ROME, Sept 5 (Reuters) - Support for Italian Prime Minister Silvio Berlusconi's centre-right party continues to slide after the premier's split with former ally Gianfranco Fini, a new opinion poll showed on Sunday.
Berlusconi’s People of Freedom party would get 29.7 percent of the vote if elections were held now, down two points from July, according to an ISPO poll conducted last week and published in the Corriere della Sera newspaper.
Hit by a widening corruption scandal and a painful austerity budget this year, Berlusconi’s popularity has come under more pressure lately due to the acrimonious split with Fini.

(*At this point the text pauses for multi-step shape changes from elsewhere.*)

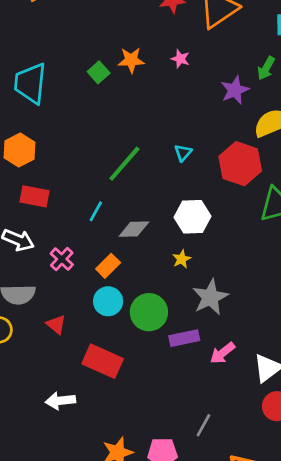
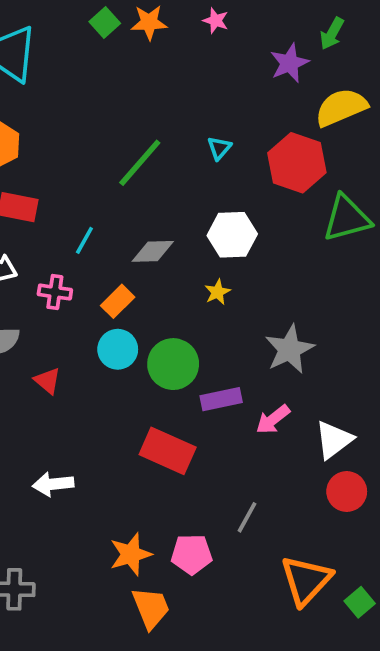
green square: (99, 72) -> (105, 22), moved
cyan line: (96, 211) -> (84, 240), moved
pink cross: (62, 259) -> (55, 292), turned -35
gray star: (210, 297) -> (289, 349), moved
red rectangle: (103, 361) -> (168, 451), moved

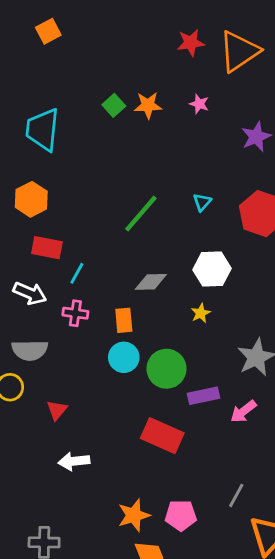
cyan line: (84, 240) -> (77, 273), moved
orange rectangle: (118, 301) -> (124, 320), turned -50
red triangle: (48, 381) -> (57, 410), moved, turned 30
gray line: (247, 517) -> (236, 495), moved

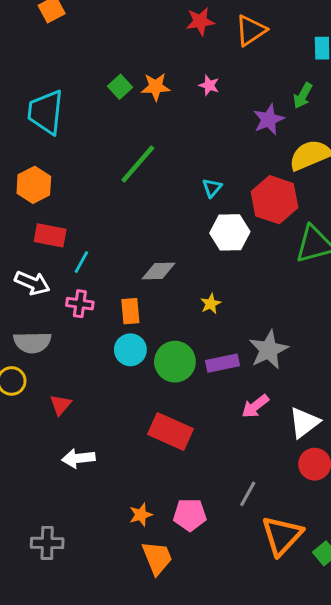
orange triangle: (239, 51) -> (251, 30), size x0.7
green line: (141, 214) -> (138, 164), moved
white hexagon: (212, 269) -> (230, 232), moved
purple rectangle: (204, 396) -> (222, 363), moved
orange star: (134, 515) -> (141, 515), size x0.7

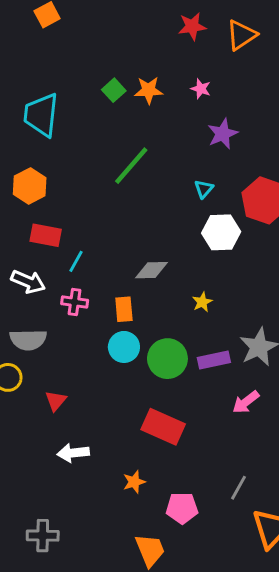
purple star: (269, 119) -> (223, 134), moved
orange star: (141, 515) -> (134, 482), moved

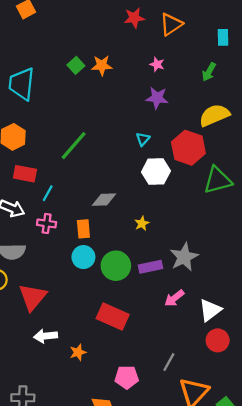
pink star: (201, 89) -> (157, 64), moved
purple star: (223, 134) -> (157, 98), turned 30
green line: (131, 166) -> (74, 146), moved
red triangle: (56, 401) -> (33, 297), size x1.8
orange star: (134, 482) -> (78, 352), moved

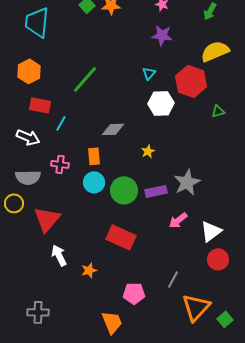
green triangle: (218, 180) -> (218, 111), size x0.5
pink cross: (47, 223) -> (60, 164), moved
white arrow: (46, 336) -> (59, 255), turned 70

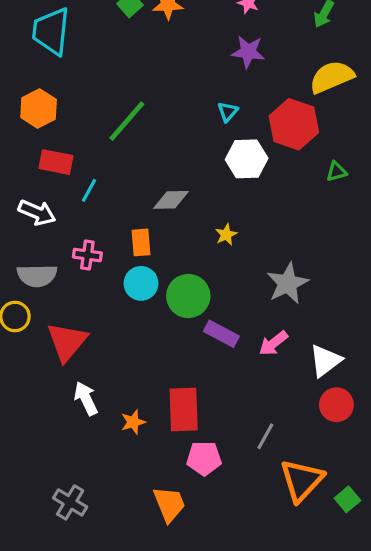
purple rectangle: (156, 191) -> (221, 334), moved, turned 40
red rectangle: (121, 237) -> (184, 409), moved, turned 64
gray cross: (38, 312) -> (70, 502), moved, turned 30

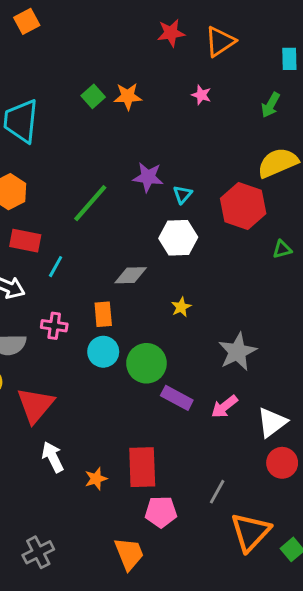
purple star: (248, 52) -> (148, 177), moved
white hexagon: (247, 159) -> (178, 238), moved
gray cross: (70, 502) -> (38, 552), turned 32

The two parted ways in July, raising the spectre of early polls.
Berlusconi on Saturday backed off from a controversial judicial reform plan and expressed confidence that Italy would avoid early elections — a move the newspaper speculated was tied to the slide in ratings.
The separatist Northern League has gained from Berlusconi’s woes and would garner 11.5 percent of the vote, the poll showed.

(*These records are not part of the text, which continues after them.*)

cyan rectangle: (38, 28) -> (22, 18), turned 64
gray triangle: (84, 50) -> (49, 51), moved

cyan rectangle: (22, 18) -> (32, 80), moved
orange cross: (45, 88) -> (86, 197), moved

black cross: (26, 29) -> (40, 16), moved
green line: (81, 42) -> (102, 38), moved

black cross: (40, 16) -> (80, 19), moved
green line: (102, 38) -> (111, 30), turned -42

Fini’s breakaway group would pocket 6.3 percent of the vote, with some of its support coming from traditionally centrist or left-leaning voters.
The main opposition Democratic Party, beset with infighting and weak leadership, would get 27 percent of the vote — well below the 33 percent level it enjoyed in the 2008 elections.
"Overall, it seems to confirm the supremacy of the centre right," pollster Renato Mannheimer wrote in the newspaper.
"If voters were to vote tomorrow in line with what they’ve said, the alliance between Berlusconi and the League would perhaps still prevail.